DATA IN THIS EXERCISE:
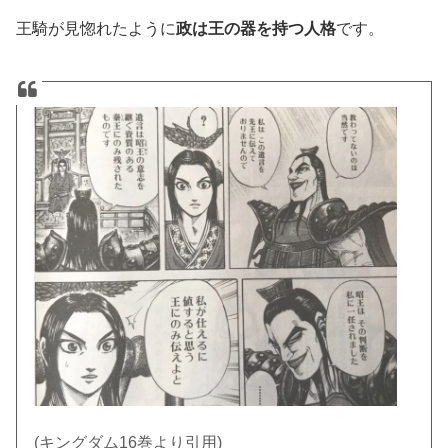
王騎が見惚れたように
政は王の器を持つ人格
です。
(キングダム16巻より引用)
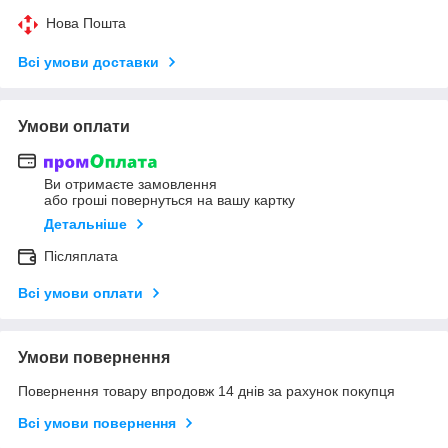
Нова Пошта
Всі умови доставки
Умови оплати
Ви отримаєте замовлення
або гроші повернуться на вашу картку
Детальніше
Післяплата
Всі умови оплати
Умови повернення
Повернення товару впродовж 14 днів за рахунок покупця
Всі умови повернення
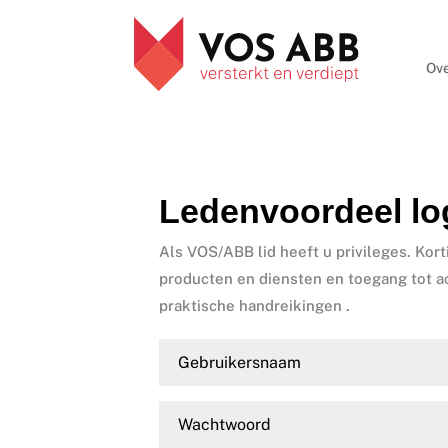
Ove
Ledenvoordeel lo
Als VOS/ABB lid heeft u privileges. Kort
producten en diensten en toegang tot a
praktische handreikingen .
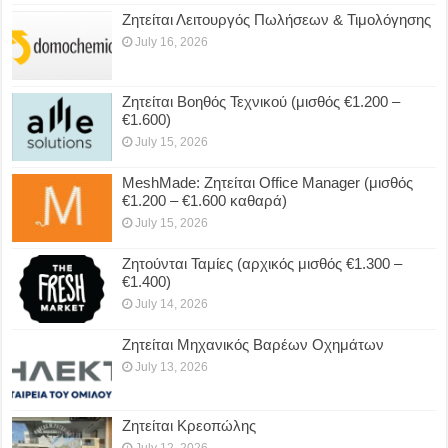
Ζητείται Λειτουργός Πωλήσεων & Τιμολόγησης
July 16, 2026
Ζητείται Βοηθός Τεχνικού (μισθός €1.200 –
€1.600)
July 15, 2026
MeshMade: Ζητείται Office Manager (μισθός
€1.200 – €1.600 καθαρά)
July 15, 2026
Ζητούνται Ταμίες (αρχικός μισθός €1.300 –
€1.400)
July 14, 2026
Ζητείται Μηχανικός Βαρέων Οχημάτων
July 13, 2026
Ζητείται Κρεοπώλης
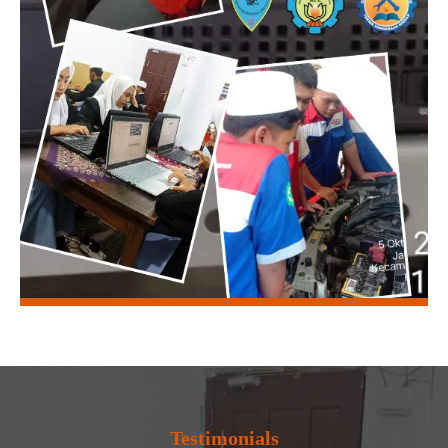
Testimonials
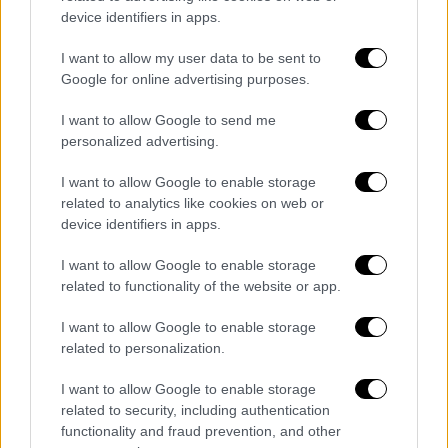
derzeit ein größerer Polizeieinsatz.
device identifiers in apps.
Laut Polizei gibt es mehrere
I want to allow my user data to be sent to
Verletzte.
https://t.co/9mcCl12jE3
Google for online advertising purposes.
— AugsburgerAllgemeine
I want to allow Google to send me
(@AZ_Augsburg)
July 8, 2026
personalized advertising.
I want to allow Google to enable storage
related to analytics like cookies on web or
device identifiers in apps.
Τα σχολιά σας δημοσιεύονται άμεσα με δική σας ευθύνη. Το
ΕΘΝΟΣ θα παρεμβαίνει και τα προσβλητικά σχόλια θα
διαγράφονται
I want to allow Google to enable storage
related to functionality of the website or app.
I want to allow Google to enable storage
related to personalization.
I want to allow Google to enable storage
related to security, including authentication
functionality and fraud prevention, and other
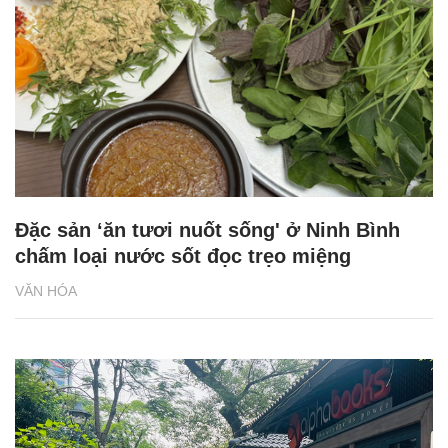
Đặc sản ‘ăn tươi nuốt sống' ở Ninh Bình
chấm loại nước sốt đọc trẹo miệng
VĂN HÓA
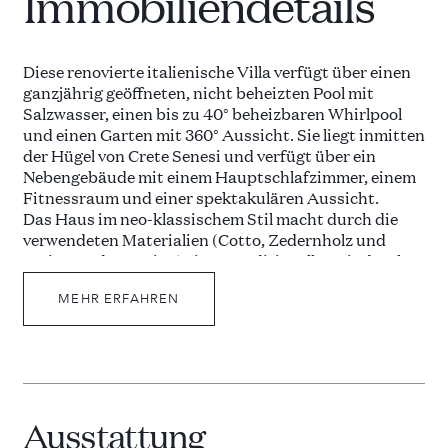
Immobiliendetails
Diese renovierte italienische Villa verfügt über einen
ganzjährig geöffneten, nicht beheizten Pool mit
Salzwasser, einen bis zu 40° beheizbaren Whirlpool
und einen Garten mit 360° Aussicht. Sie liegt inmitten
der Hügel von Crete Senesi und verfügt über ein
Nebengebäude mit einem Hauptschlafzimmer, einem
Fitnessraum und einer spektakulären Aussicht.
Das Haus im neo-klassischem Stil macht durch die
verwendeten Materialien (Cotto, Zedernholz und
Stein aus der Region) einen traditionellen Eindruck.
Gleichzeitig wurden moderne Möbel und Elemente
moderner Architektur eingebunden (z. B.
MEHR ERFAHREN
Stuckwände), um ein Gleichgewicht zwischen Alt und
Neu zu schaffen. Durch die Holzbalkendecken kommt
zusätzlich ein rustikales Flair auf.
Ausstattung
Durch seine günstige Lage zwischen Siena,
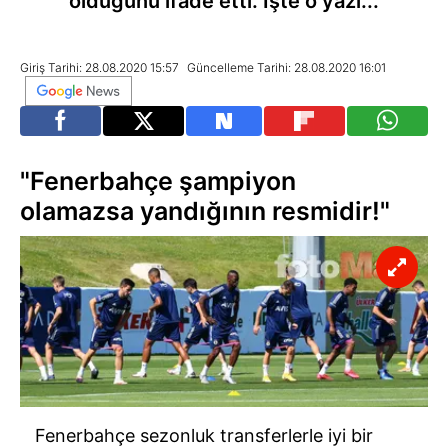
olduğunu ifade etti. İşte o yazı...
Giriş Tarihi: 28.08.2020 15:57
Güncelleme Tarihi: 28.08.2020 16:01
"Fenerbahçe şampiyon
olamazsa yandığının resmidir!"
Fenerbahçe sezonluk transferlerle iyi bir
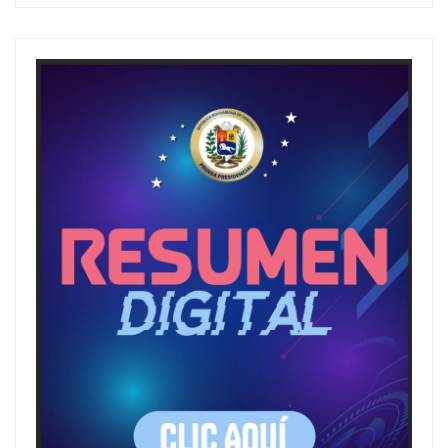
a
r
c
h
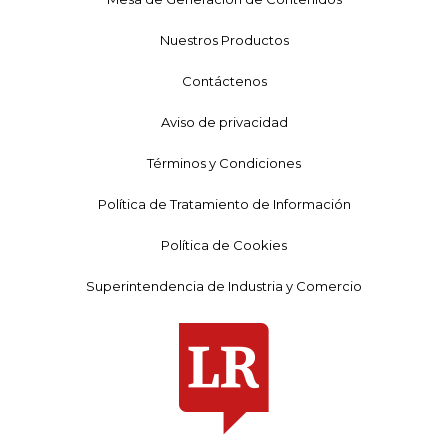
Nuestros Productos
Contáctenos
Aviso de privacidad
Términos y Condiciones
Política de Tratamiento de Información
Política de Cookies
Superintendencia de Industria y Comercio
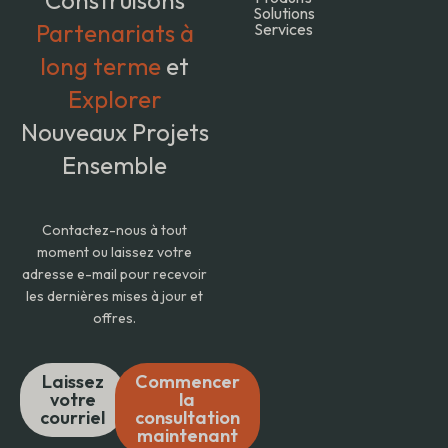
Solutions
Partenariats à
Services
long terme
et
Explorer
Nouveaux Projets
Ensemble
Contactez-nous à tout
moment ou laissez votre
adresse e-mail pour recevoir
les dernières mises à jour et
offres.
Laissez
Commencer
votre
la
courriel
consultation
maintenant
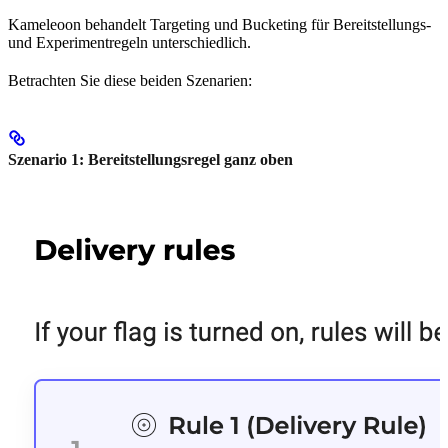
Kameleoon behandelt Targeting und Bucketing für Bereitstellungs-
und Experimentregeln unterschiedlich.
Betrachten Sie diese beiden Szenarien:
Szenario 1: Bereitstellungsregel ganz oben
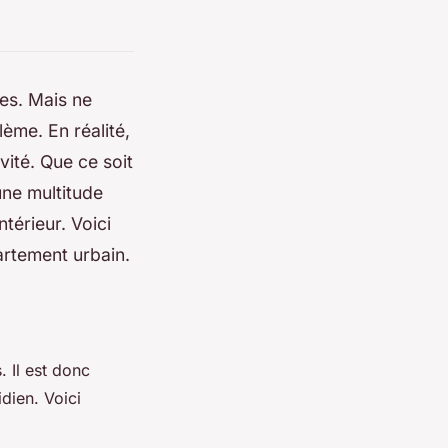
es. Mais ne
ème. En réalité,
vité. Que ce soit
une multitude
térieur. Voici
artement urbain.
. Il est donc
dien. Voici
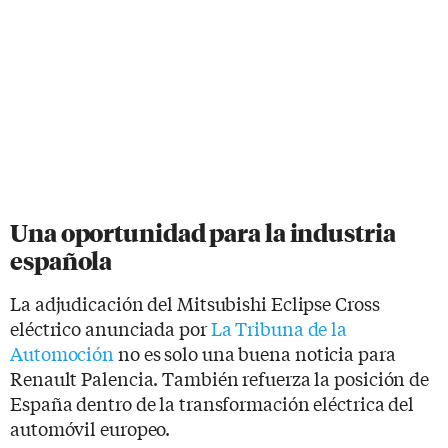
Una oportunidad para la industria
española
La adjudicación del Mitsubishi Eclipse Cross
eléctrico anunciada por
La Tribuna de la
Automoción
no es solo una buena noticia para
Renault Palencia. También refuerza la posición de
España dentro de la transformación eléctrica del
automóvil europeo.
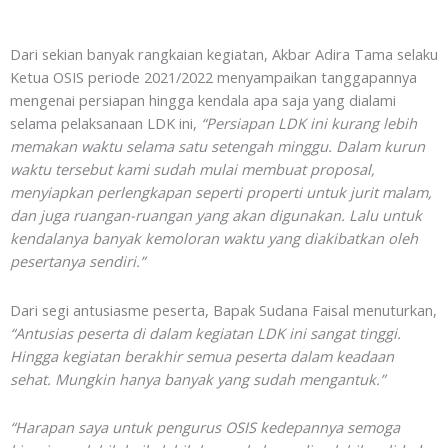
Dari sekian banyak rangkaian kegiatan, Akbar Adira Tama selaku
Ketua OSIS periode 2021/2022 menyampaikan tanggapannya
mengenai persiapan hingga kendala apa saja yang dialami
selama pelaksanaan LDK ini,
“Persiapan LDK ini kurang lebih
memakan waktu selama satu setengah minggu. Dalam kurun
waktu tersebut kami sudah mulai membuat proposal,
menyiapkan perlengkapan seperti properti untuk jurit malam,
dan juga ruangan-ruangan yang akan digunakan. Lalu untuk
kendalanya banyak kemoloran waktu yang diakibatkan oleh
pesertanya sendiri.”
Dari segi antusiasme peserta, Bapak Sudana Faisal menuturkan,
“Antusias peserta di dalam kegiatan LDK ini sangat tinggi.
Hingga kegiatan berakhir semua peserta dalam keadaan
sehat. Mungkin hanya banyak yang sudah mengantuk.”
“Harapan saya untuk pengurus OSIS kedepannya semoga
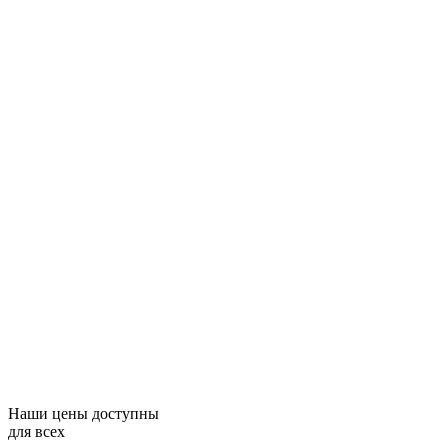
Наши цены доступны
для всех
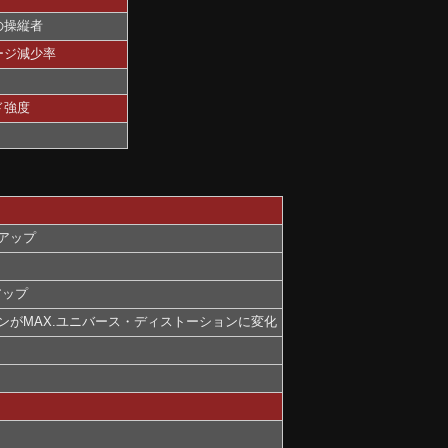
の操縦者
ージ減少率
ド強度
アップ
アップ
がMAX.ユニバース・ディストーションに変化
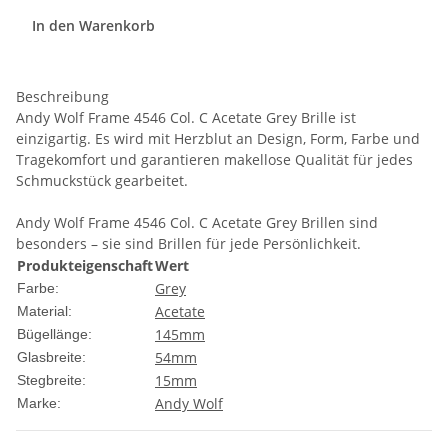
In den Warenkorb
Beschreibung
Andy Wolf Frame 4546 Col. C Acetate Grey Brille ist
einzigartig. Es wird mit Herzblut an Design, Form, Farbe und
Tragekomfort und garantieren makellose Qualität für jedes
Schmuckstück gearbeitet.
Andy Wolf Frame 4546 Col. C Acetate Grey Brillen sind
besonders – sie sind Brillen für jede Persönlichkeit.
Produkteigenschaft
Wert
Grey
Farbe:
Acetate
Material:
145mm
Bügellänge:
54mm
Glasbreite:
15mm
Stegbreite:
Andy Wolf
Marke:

DESCRIPTION OF THE TASK:
Output should consist of the lines above from the one with "Nuestros Productos" down to the one with "Betrachten Sie diese", exact and without pictures.

RESULT:
Nuestros Productos
Contáctenos
Aviso de privacidad
Términos y Condiciones
Política de Tratamiento de Información
Política de Cookies
Superintendencia de Industria y Comercio
Solutions
Partenariats à
Services
long terme
et
Explorer
Nouveaux Projets
Ensemble
Contactez-nous à tout
moment ou laissez votre
adresse e-mail pour recevoir
les dernières mises à jour et
offres.
Laissez
Commencer
votre
la
courriel
consultation
maintenant
Kameleoon behandelt Targeting und Bucketing für Bereitstellungs-
und Experimentregeln unterschiedlich.
Betrachten Sie diese beiden Szenarien:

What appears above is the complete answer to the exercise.